(DATASET RECORDS):
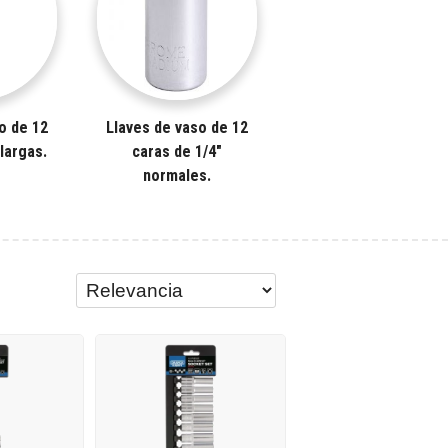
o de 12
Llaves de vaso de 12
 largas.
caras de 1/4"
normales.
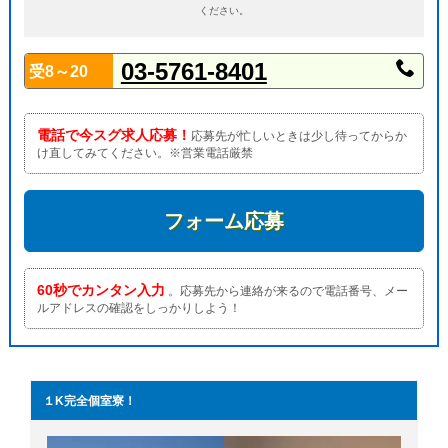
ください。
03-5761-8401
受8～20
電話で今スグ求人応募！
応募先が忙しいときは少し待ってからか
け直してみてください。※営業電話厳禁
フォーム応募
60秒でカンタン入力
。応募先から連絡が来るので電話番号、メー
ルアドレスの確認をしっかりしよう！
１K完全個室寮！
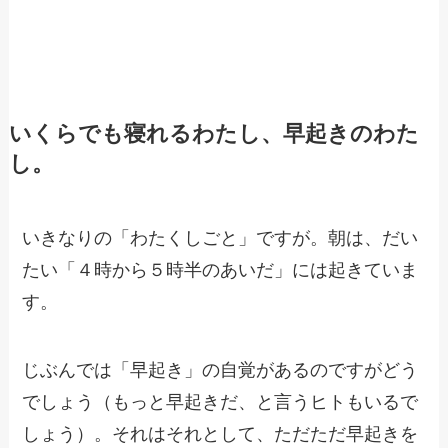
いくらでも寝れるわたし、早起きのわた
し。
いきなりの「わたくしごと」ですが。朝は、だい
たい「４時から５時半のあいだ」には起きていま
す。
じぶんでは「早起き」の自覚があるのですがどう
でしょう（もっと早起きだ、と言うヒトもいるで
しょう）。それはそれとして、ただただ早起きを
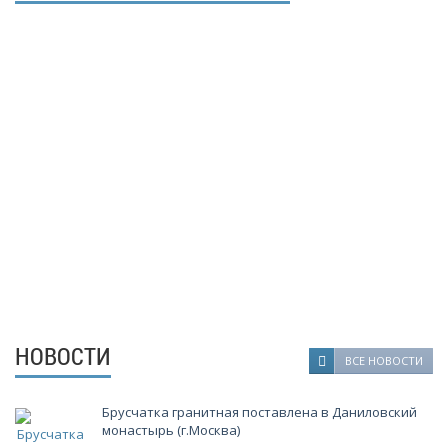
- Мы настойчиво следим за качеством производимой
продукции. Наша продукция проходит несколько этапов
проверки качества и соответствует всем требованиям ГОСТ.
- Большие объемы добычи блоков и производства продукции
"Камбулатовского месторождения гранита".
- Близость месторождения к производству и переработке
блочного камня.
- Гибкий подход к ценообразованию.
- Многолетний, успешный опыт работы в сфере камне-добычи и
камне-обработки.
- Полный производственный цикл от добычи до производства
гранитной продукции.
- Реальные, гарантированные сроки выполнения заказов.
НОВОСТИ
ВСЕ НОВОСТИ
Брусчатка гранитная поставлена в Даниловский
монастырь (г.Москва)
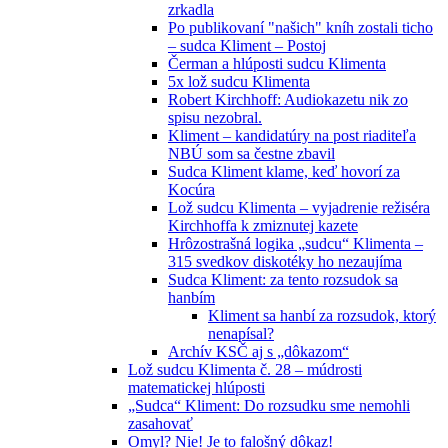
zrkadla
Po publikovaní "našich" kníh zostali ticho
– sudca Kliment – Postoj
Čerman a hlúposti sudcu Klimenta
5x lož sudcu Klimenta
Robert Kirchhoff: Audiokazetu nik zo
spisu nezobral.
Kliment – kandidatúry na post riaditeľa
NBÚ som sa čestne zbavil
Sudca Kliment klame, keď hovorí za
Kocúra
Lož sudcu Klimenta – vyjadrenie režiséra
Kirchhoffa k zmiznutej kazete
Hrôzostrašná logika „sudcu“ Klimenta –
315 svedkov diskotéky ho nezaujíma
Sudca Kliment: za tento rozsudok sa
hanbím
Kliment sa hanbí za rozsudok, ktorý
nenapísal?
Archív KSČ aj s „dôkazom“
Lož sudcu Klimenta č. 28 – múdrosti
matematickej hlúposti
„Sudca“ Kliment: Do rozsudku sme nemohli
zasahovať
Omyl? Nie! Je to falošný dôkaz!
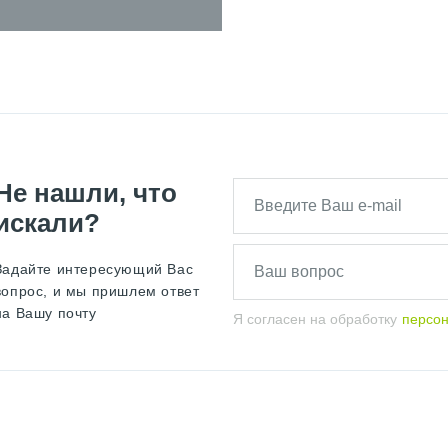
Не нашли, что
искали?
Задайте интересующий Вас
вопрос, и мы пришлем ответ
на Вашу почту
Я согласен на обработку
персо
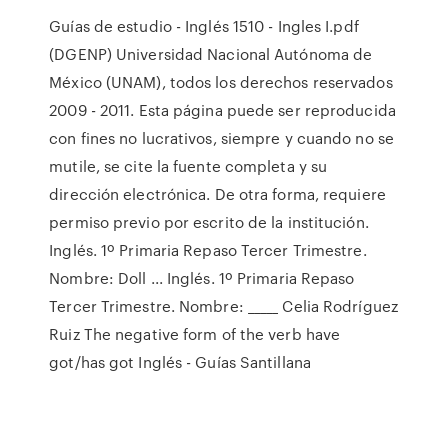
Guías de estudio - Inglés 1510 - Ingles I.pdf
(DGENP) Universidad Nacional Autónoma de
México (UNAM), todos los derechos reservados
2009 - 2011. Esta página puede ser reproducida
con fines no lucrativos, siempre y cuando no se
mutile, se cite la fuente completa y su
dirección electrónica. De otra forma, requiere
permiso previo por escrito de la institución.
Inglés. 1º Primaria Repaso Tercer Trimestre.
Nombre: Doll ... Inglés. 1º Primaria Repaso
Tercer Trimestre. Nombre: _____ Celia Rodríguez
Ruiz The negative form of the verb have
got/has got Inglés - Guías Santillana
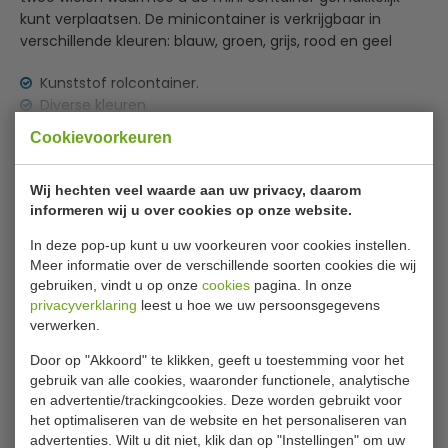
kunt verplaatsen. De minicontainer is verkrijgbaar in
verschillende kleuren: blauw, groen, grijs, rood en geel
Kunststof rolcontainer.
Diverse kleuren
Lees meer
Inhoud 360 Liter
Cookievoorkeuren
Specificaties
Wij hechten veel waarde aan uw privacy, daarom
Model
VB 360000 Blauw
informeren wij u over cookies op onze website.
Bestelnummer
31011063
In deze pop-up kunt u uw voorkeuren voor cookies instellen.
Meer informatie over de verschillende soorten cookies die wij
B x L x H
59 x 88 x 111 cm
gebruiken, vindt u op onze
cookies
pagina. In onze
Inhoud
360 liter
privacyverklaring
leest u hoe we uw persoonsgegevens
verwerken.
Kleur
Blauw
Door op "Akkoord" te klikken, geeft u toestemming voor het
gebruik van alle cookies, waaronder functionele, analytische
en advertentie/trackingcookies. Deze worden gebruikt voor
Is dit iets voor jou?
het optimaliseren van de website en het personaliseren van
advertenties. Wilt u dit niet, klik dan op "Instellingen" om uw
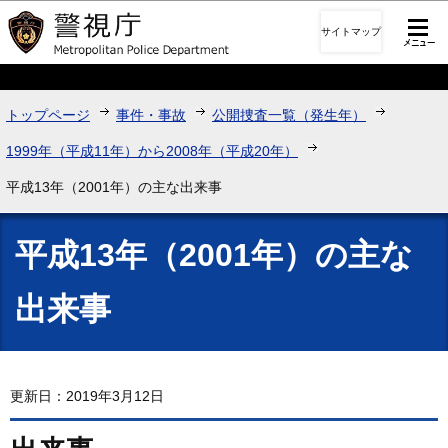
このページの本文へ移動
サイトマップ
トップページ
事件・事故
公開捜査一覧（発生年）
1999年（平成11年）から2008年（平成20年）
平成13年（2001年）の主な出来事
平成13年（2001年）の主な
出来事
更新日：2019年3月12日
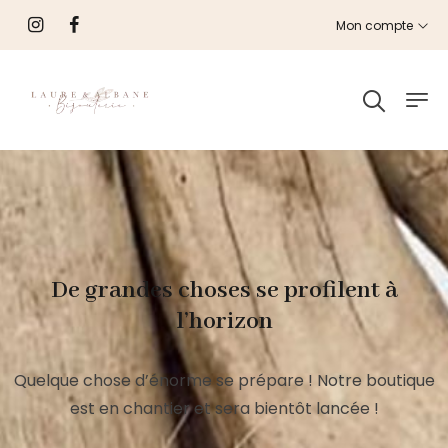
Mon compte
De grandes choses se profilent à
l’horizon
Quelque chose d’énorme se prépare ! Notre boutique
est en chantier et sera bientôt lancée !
...
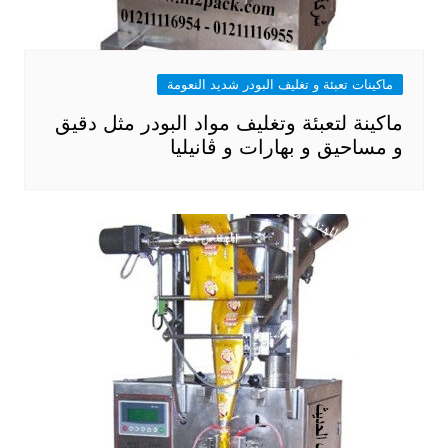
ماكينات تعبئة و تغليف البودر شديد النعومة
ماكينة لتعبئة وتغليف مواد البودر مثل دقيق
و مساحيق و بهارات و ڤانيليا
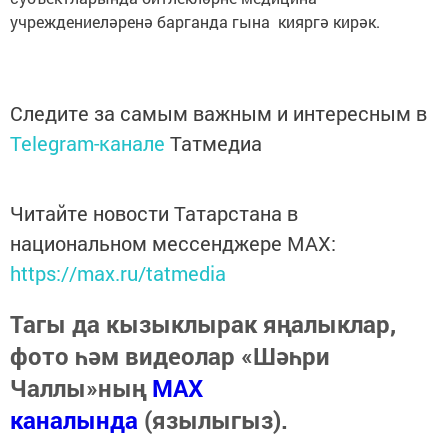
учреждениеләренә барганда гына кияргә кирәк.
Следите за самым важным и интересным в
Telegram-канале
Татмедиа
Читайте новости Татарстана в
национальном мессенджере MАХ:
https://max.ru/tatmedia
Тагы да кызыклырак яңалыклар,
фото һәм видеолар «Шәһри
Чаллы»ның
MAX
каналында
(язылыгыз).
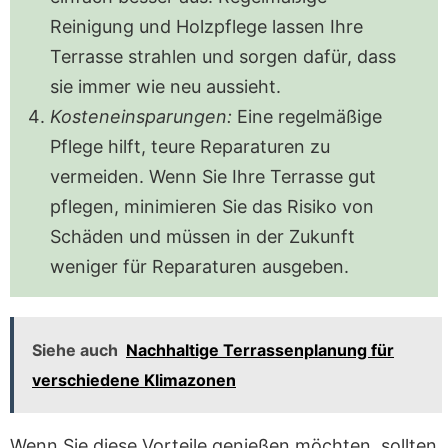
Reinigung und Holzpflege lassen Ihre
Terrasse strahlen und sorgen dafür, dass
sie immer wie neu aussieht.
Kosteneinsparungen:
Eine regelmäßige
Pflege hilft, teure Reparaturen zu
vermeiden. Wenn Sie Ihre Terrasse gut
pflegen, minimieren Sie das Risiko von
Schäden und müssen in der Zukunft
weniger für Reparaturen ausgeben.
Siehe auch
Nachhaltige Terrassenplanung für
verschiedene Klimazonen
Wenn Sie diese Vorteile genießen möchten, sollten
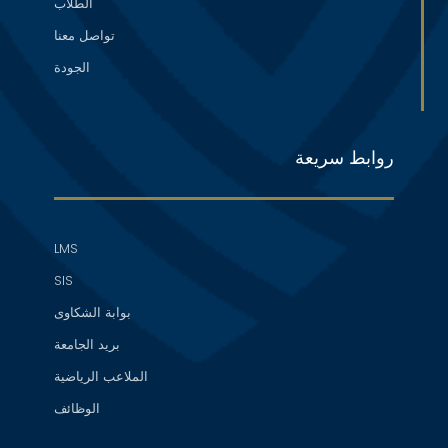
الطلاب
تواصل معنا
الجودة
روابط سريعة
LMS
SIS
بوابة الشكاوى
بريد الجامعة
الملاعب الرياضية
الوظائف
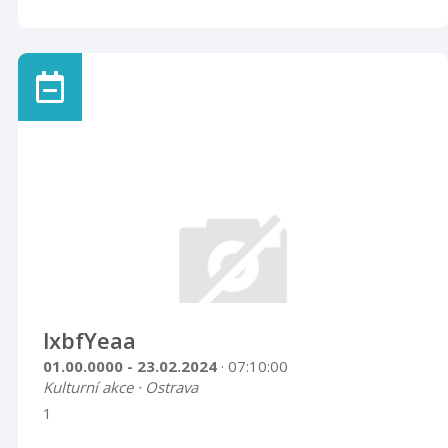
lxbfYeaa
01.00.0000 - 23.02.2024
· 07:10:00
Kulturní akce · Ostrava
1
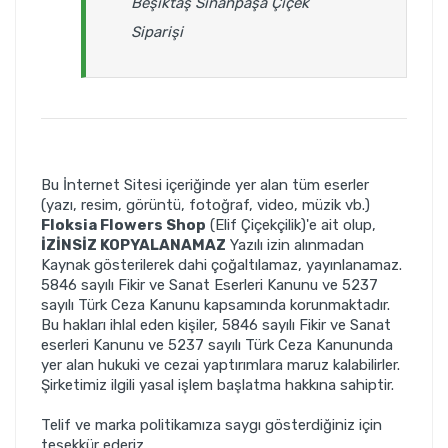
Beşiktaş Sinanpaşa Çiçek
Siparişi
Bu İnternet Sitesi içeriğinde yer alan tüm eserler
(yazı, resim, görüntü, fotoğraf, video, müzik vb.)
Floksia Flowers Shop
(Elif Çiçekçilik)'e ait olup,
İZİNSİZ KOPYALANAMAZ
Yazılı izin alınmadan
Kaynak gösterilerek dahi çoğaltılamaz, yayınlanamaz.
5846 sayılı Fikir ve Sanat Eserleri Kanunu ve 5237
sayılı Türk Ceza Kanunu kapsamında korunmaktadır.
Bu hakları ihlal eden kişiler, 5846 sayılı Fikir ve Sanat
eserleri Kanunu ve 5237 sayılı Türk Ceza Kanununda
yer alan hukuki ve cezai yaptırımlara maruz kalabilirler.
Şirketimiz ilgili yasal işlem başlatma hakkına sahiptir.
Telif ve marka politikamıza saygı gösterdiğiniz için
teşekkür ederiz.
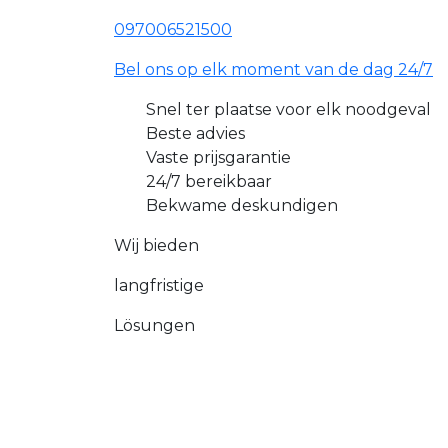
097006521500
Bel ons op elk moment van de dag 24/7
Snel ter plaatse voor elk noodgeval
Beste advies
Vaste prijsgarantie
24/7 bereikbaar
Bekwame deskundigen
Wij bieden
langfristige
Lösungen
---
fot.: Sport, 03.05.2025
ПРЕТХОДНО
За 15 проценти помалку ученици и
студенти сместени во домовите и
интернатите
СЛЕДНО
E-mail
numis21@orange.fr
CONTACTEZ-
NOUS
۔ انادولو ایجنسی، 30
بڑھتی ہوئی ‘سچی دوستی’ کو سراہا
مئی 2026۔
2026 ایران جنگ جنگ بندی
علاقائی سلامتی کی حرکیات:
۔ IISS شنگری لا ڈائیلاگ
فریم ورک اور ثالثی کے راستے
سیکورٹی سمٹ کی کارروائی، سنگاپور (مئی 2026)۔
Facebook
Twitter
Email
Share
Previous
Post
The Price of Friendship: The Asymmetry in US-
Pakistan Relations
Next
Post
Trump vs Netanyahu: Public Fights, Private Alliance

(TASK OBJECTIVE): Return all lines of the data in which the string "Fikir" appears.

(EXERCISE SOLUTION):
5846 sayılı Fikir ve Sanat Eserleri Kanunu ve 5237
Bu hakları ihlal eden kişiler, 5846 sayılı Fikir ve Sanat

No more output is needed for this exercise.